Por: José I. Delgado Bahena

En el pueblo, cuando está por finalizar la temporada de lluvias, se sueltan a madurar las ilamas; esta fruta es una delicia y pocos saben de las propiedades medicinales que tiene. Bueno, me platicó mi tío Lupe, en una de sus visitas a Iguala, que es buena contra el cáncer y que, además, somos muy afortunados, ya que es una fruta prehispánica que se da, sobre todo en Colima, el Estado de México, Chiapas y Guerrero.


En el pueblo nacen solitas. Es fácil encontrarlas a la orilla de los caminos y en las barrancas. Aunque, claro, en las casas también hay.


En aquella época, Joaquín y yo teníamos catorce años, su mamá y mi papá eran primos, así que convivíamos mucho, sobre todo por la cercanía de nuestras casas. En esa época, mi papá aún sembraba un terrenito que tenía cerca del panteón donde habían crecido una buena cantidad de árboles de ilama y, como a mi tía Antonia le gustaban mucho, mandaba a Joaquín hasta aquel terreno para que le trajera algunas. Por supuesto, yo lo acompañaba porque, además, mi primo se estaba poniendo muy guapo y me gustaba verle sus brazos gruesos, sus piernas de futbolista y sus nalgas duras que se le dibujaban en el pantalón de la secundaria.

Pero aquella tarde en que comenzó todo, me fijé también en otra parte de su cuerpo que él no pudo disimular, por más que lo intentaba.


Los árboles de las ilamas no son muy grandes y casi siempre se pueden cortar desde el suelo, con la mano; pero, para evitar que se partan al caer, lo mejor es subirse. Entonces, como que me salió lo audaz y le dije que yo me subiría a cortarlas, olvidando que llevaba la falda del uniforme. Él me ayudó a treparme y desde arriba me di cuenta que se me quedaba viendo por debajo de la falda.
Después de cortar algunos frutos, le pedí que me ayudara a bajar, pero al pisar tierra quedé recargada sobre su cuerpo y sentí la dureza de su virilidad.

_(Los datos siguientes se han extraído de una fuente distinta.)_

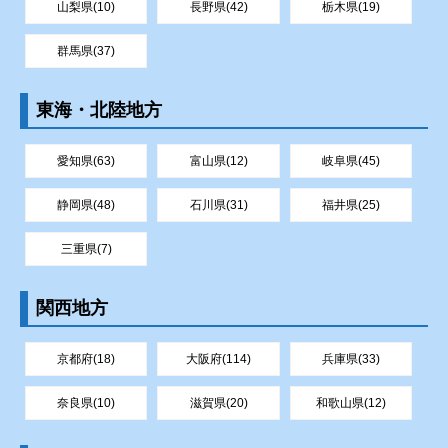
山梨県(10)
長野県(42)
栃木県(19)
群馬県(37)
東海・北陸地方
愛知県(63)
富山県(12)
岐阜県(45)
静岡県(48)
石川県(31)
福井県(25)
三重県(7)
関西地方
京都府(18)
大阪府(114)
兵庫県(33)
奈良県(10)
滋賀県(20)
和歌山県(12)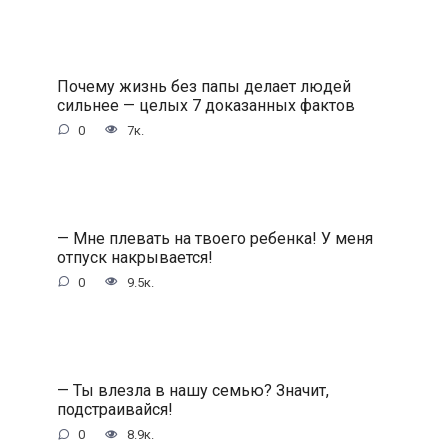
Почему жизнь без папы делает людей
сильнее — целых 7 доказанных фактов
0
7к.
— Мне плевать на твоего ребенка! У меня
отпуск накрывается!
0
9.5к.
— Ты влезла в нашу семью? Значит,
подстраивайся!
0
8.9к.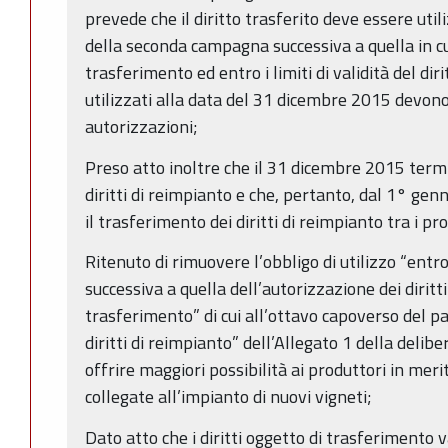
prevede che il diritto trasferito deve essere util
della seconda campagna successiva a quella in cui
trasferimento ed entro i limiti di validità del dir
utilizzati alla data del 31 dicembre 2015 devono
autorizzazioni;
Preso atto inoltre che il 31 dicembre 2015 termi
diritti di reimpianto e che, pertanto, dal 1° gen
il trasferimento dei diritti di reimpianto tra i pr
Ritenuto di rimuovere l’obbligo di utilizzo “ent
successiva a quella dell’autorizzazione dei diritt
trasferimento” di cui all’ottavo capoverso del 
diritti di reimpianto” dell’Allegato 1 della delib
offrire maggiori possibilità ai produttori in meri
collegate all’impianto di nuovi vigneti;
Dato atto che i diritti oggetto di trasferimento 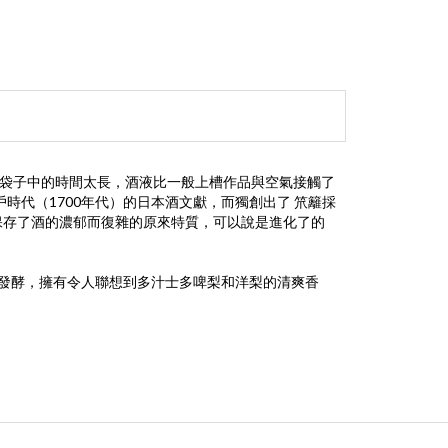
酒醪在袋子中的時間太長，酒液比一般上槽作品與空氣接觸了
時代（1700年代）的日本酒文獻，而獨創出了 笊籬採
保存了酒的濃郁而復雜的原來特質，可以說是進化了的
2天的發酵，擁有令人聯想到多汁士多啤梨和洋梨的清爽香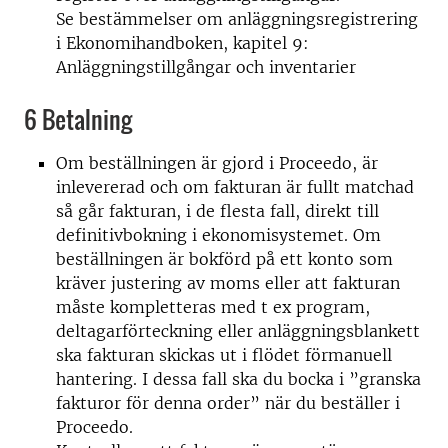
Se bestämmelser om anläggningsregistrering
i Ekonomihandboken, kapitel 9:
Anläggningstillgångar och inventarier
6 Betalning
Om beställningen är gjord i Proceedo, är
inlevererad och om fakturan är fullt matchad
så går fakturan, i de flesta fall, direkt till
definitivbokning i ekonomisystemet. Om
beställningen är bokförd på ett konto som
kräver justering av moms eller att fakturan
måste kompletteras med t ex program,
deltagarförteckning eller anläggningsblankett
ska fakturan skickas ut i flödet förmanuell
hantering. I dessa fall ska du bocka i ”granska
fakturor för denna order” när du beställer i
Proceedo.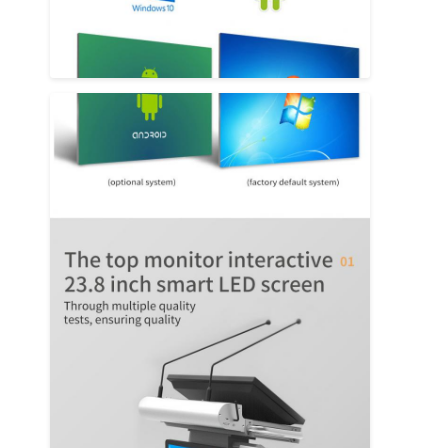
Bar-LED-Anzeige
LED-Anzeige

No sé qué me pasó; pero, sinceramente, no me quería separar de él.
“¡Ay, pinche Joaquín, estás bien caliente!” Le dije soltándome de sus brazos y acomodándome la ropa. Él, con la mano en su bolsillo trataba de acomodarse lo abultado de su pantalón.


“¿Por qué estás así?” Le pregunté acercándome a él.


“No sé. Vámonos.” Contestó sin poder disimular su nerviosismo.


“Espérate”, le dije, tomándolo de la mano y llevándolo hacia la milpa, “quiero que me muestres algo.”


Él guardó silencio y se dejó llevar como unos diez metros adentro de la milpa.
“Bájate el pantalón”, le dije con un tono como de orden para que no se fuera a negar.


Lo que vi, me dejó perpleja. No creí que a su edad tuviera ese monstruo escondido. Ni él ni yo pudimos evitar que la pasión nos ganara. Con torpeza, pero con el deseo encendido, tuvimos, los dos, nuestra primera relación sexual. No hubo promesas, ni palabras, ni preguntas ni explicaciones. Todo fue muy rápido, pero muy hermoso.


En silencio, regresamos a nuestras casas. Mi mamá me preguntó por qué traía sucia la falda y solo le dije: “me caí”.


Después lo hicimos varias veces más en el sembradío de mi papá, hasta que se acabaron las ilamas. Lo bueno fue que no tuvimos consecuencias de un embarazo.


Un día, Joaquín se quedó dormido en el surco, lo desperté con un beso y me dijo: “No sé, pero quisiera que esto fuera un sueño, porque la realidad me duele. Quisiera que no fuéramos primos o que estuviéramos grandes para irnos para otro lado.”


“Mejor cállate”, le dije. “Así es la vida. Además, ¿crees que no me doy cuenta que andas de noviecito con Lilia, la del F?”


“Con ella es otra cosa. Pero, ni te fijes. Si quieres mañana la corto”, me dijo decidido.


“¿Para qué? De todos modos, acabando la secundaria, me iré a México, con mis tíos, y allá voy a estudiar.


Después del tiempo de las ilamas, solo nos encontramos dos o tres veces más, cuando estuvimos solos en mi casa y disfrutamos muy bien los momentos; pero como que nos faltaba el encanto de la milpa y las ilamas.


Ahora que terminé mi carrera en la universidad y que regresé, me enteré de que Joaquín trabaja de maestro por Arcelia y casi no viene al pueblo.


Ayer llegó mi papá de su terreno de siembra con una bolsa llena de ilamas. Al verlas y comerlas, recordé aquella época de mi adolescencia, cuando fui muy feliz en el descubrimiento de mi sexualidad al lado de mi primo, el maestro Joaquín.